A few recent illustrations point out the flaws of player rankings and why ratings should be preferred when quantifying player ability. The final seasons of Serena Williams’s career were a classic example where player rankings overweighed regular play over actual skill (Figure 1). In 2021, Williams played very little outside of the Grand Slams and nothing for 12 months after a first round loss at Wimbledon. As a result, Williams entered her swansong hard court swing in the summer of 2022 with a ranking of 612! Williams’s player rating at that same time was still among the 50 highest of active players on tour, which was much more consistent with her performance at the 2022 US Open.
Figure 1. Serena Williams rank based on player ratings versus official WTA rankings for the 2021 and 2022 seasons.

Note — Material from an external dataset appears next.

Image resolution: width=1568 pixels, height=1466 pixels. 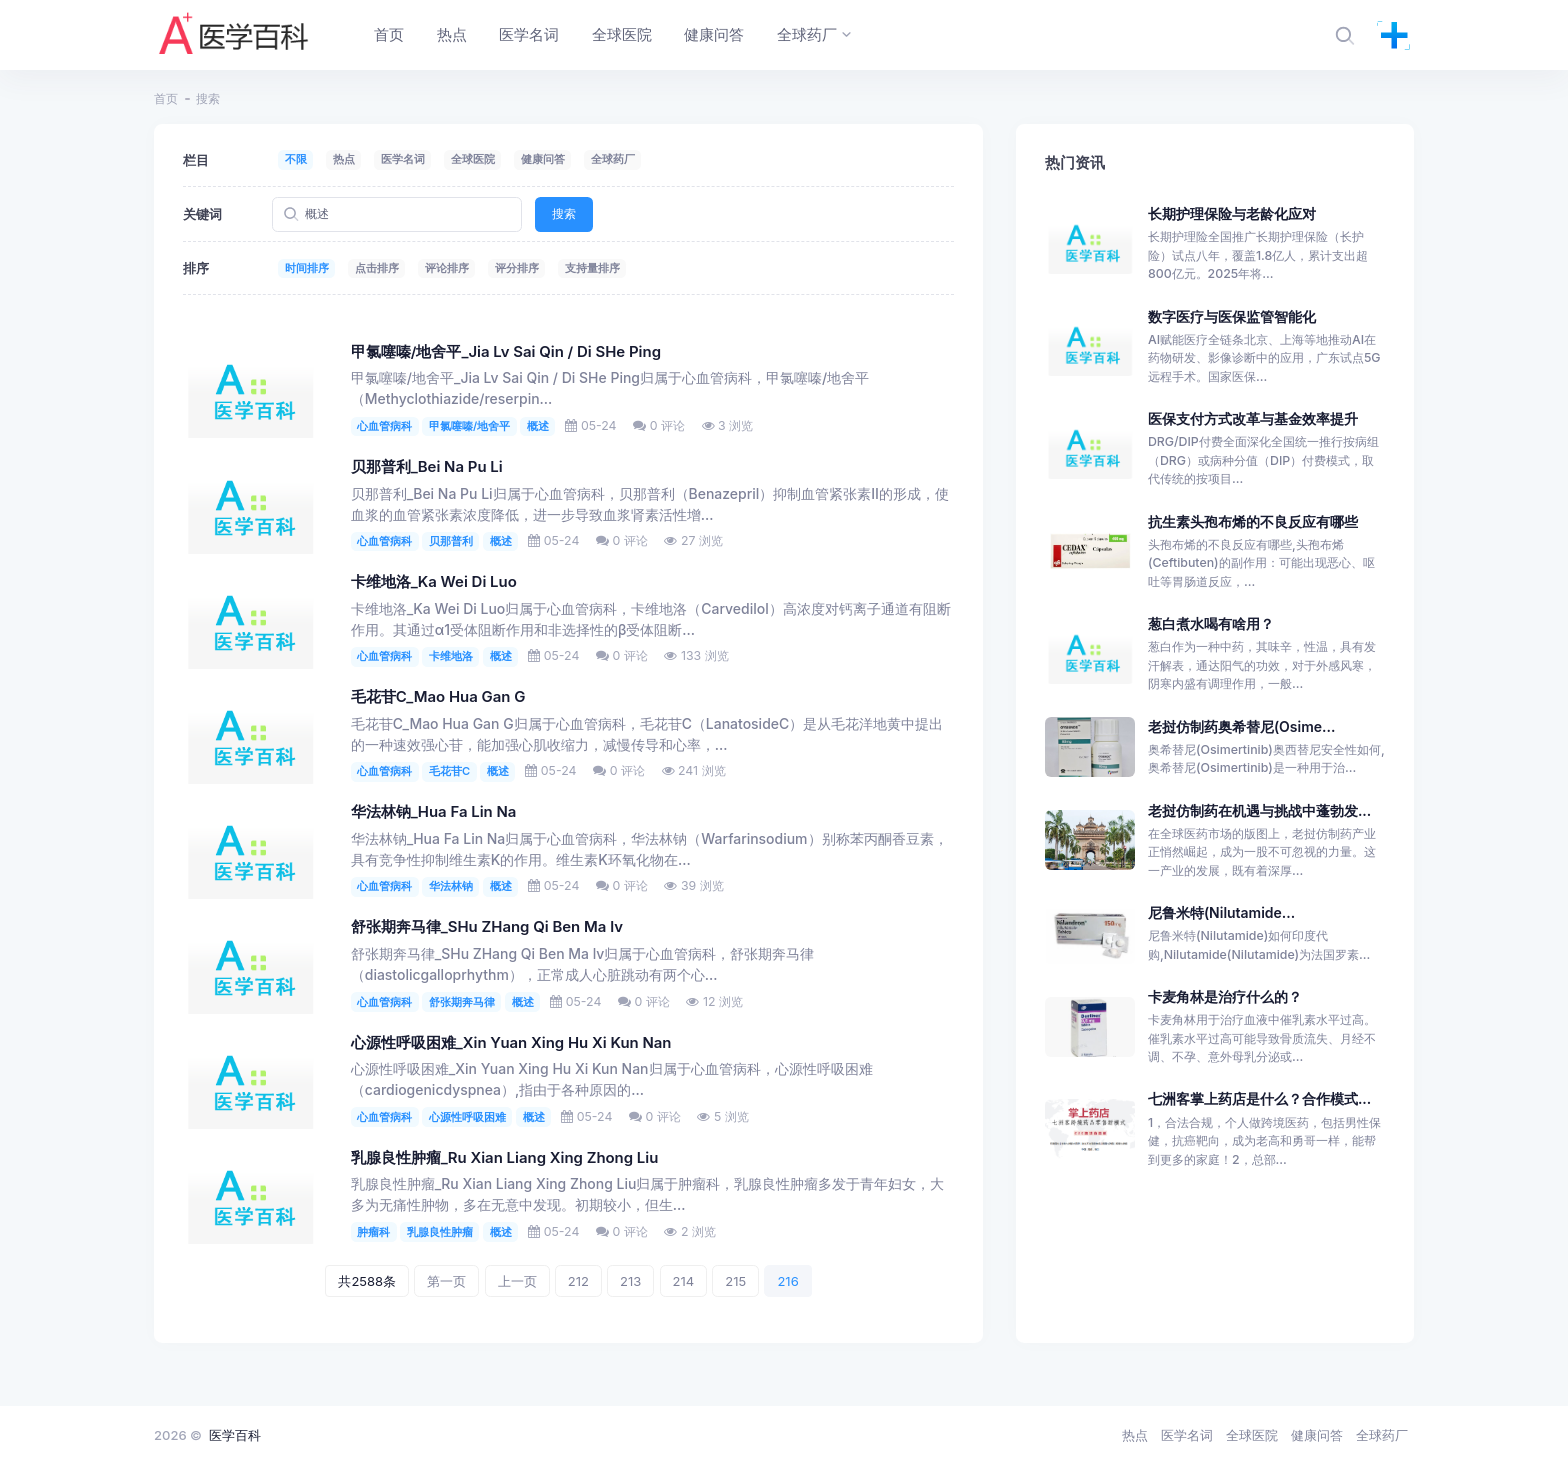 What do you see at coordinates (403, 159) in the screenshot?
I see `医学名词` at bounding box center [403, 159].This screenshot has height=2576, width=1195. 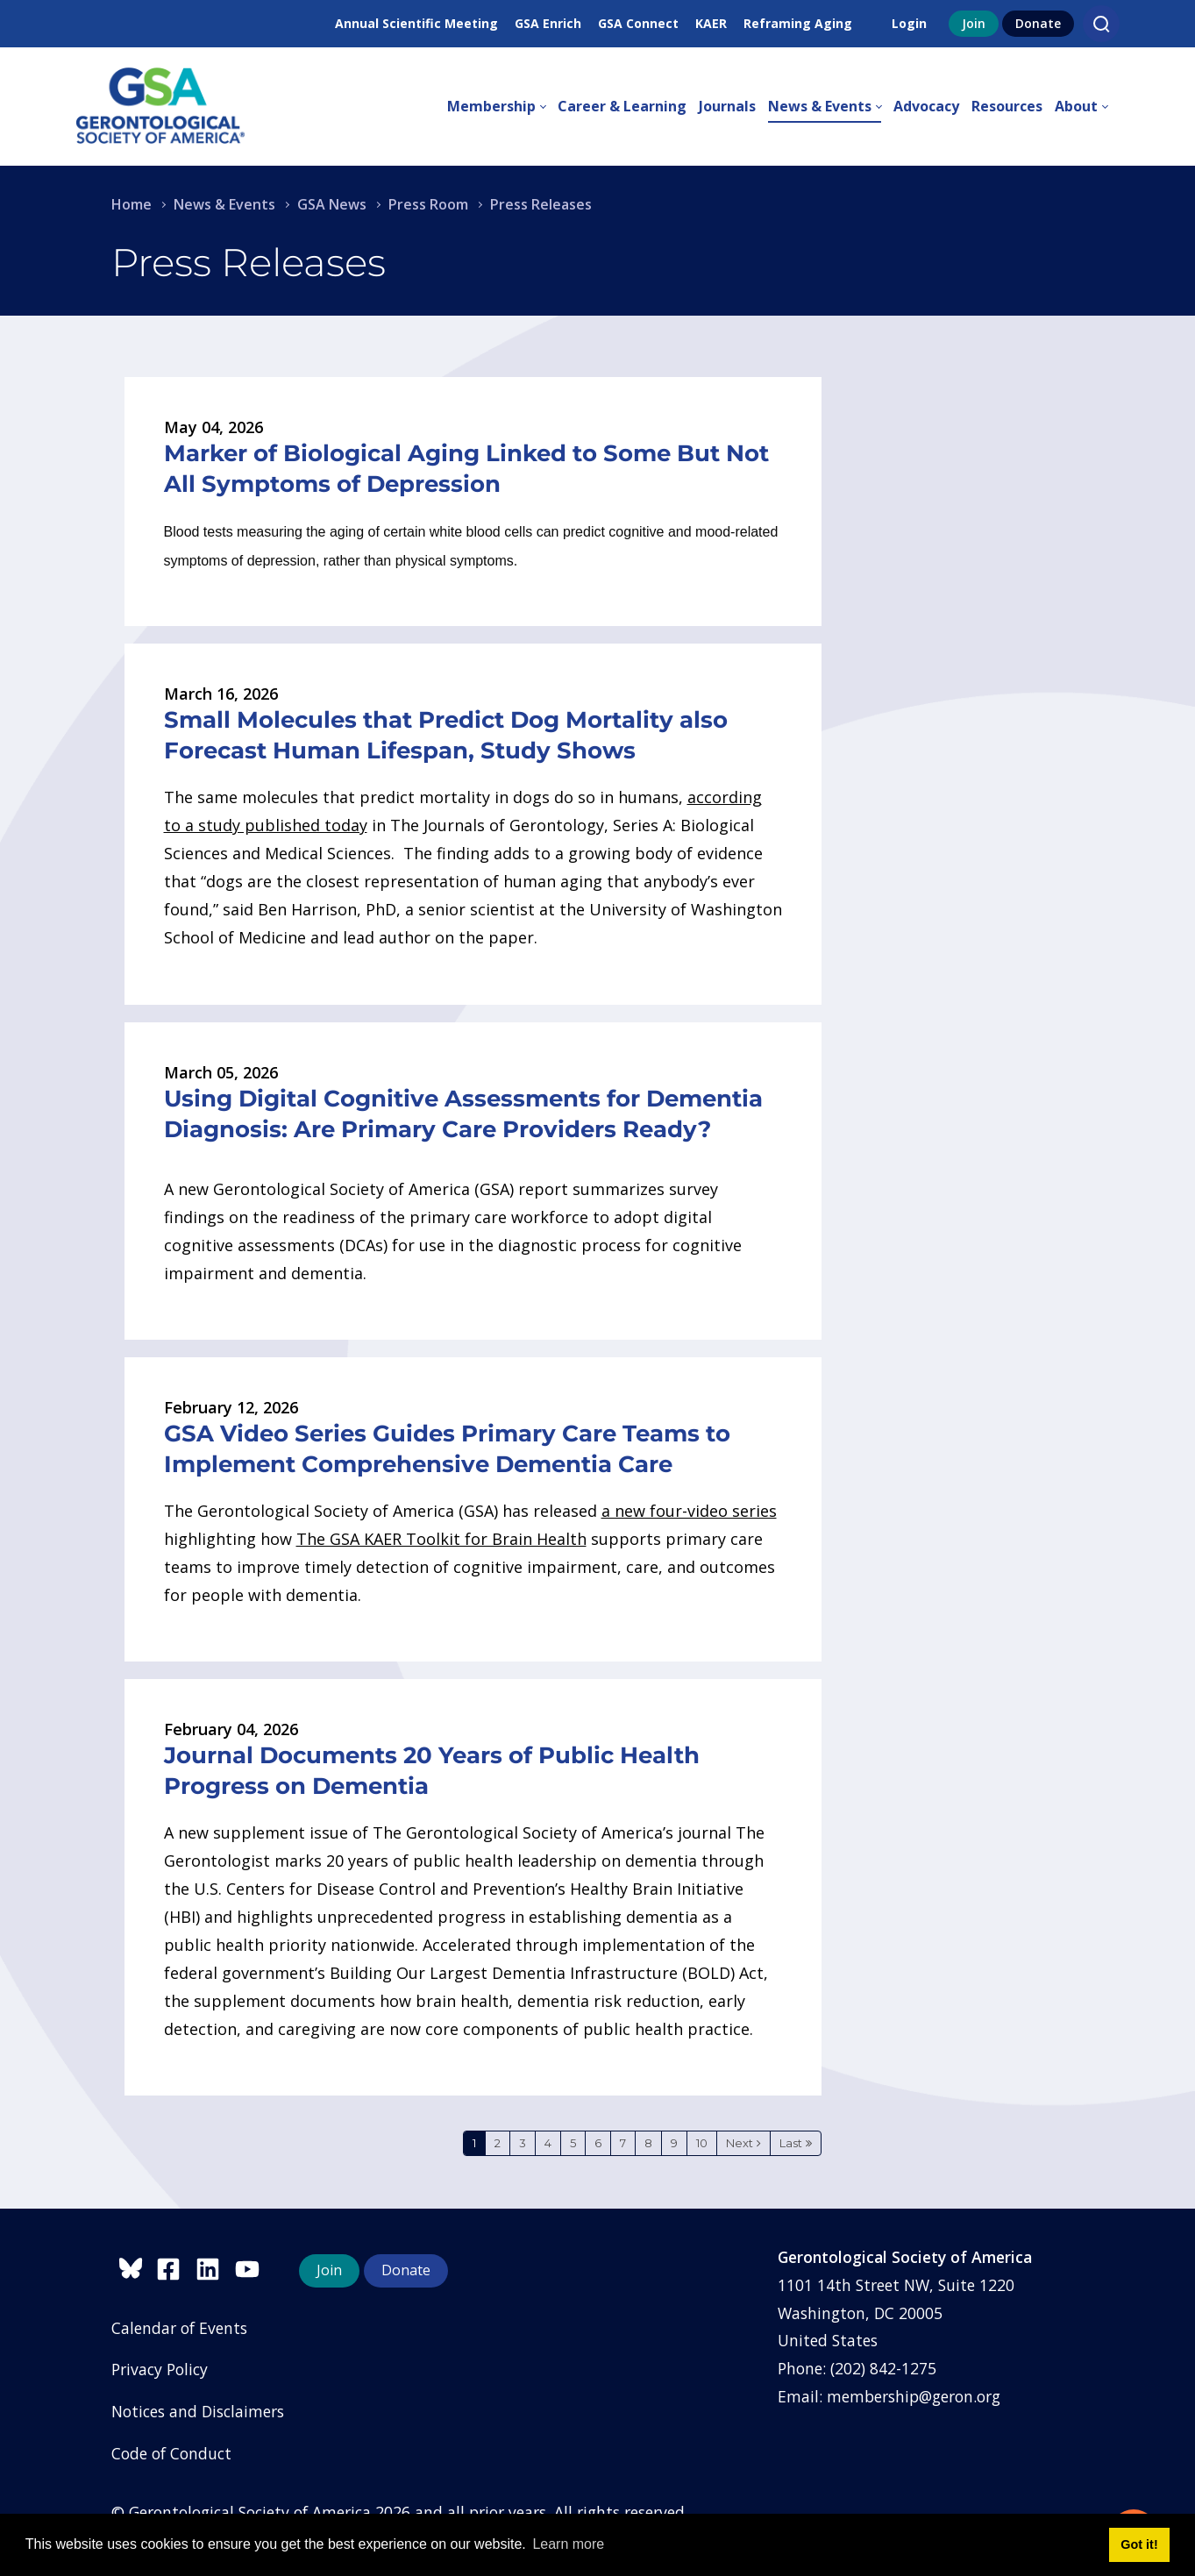 What do you see at coordinates (739, 2143) in the screenshot?
I see `Next [Next page]` at bounding box center [739, 2143]. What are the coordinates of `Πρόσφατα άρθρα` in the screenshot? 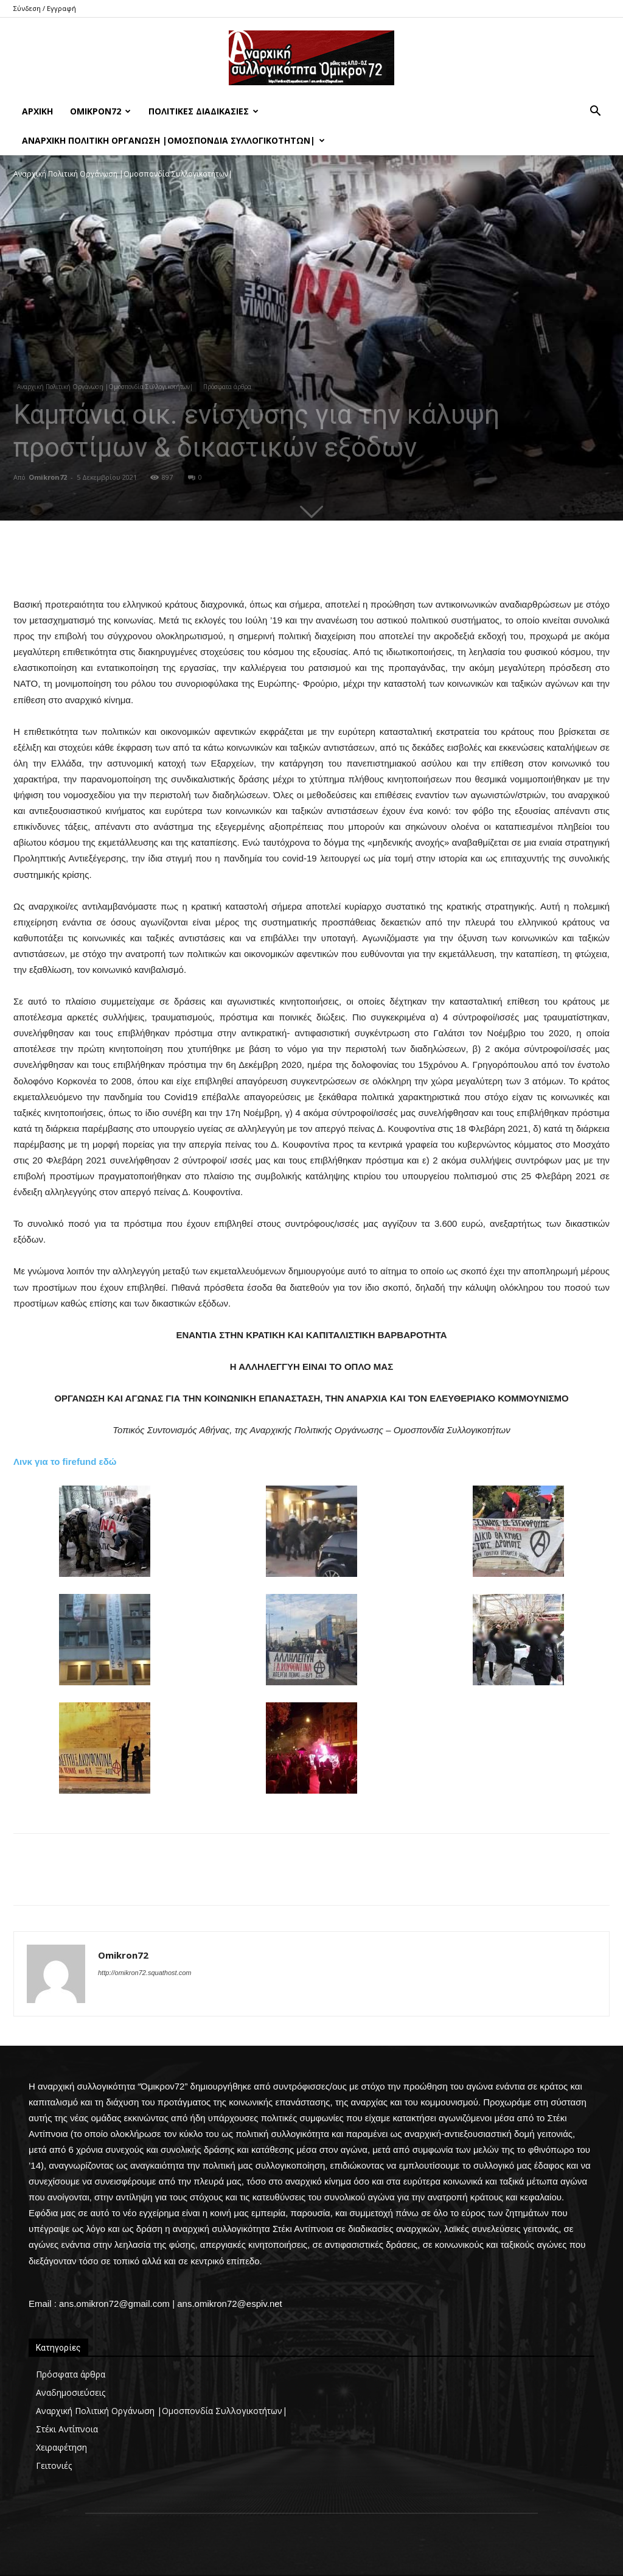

In some ways, it is a similar story for Nick Kyrgios. The fiery Aussie is known for taking his own path in all things and choices around his playing schedule are no exception. Kyrgios was especially choosy about playing events when Australia was still in a pandemic lockdown. His intermittent play in 2021 caused his ranking to plummet to outside 100 in August of 2021 (Figure 2). Yet Kyrgios’s player rating during this period was much more optimistic about his ability. While his ranking in the summer of 2022 would make his finalist result at Wimbledon seem like a shock, this result was no surprise from the perspective of his player rating, which put him well into the top 10 of men’s players at that time.
Figure 2. Nick Kyrgios rank based on player ratings versus official ATP rankings for the 2021 and 2022 seasons.
The 2022 also saw an unprecedented change to the ranking systems due to politics. This was the choice to take away Wimbledon ranking points as retaliation for Wimbledon’s ban on Russian competitors. As the women’s champion at Wimbledon in 2022, this decision by the tours had a major impact on the trajectory of her rankings in the last 6 months. Prior to that, Rybakina’s player rating and ranking points were fairly consistent. But that pattern was disrupted by the handling of a single Major event by the tours, when politics took priority over the integrity of the rankings system.
Figure 3. Elena Rybakina’s rank based on player ratings versus official WTA rankings for the 2021 and 2022 seasons.
As maintainers of the You Cannot Be Serious Stats rating system, we can assure you that the system’s validity and reliability are our top priority. Our system has been built on the principles of data science with the sole aim to accurately and consistently quantify player skill, and that will continue to guide how we maintain and refine the system over time.
This is awesome! You mentioned that betting odds weren't being incorporated in the ratings model, which makes sense to me, but I'm curious as to how much better they are at predicting outcomes - would you happen to have any benchmarks to compare against for the same time period?
Great article, will you publish your full rankings?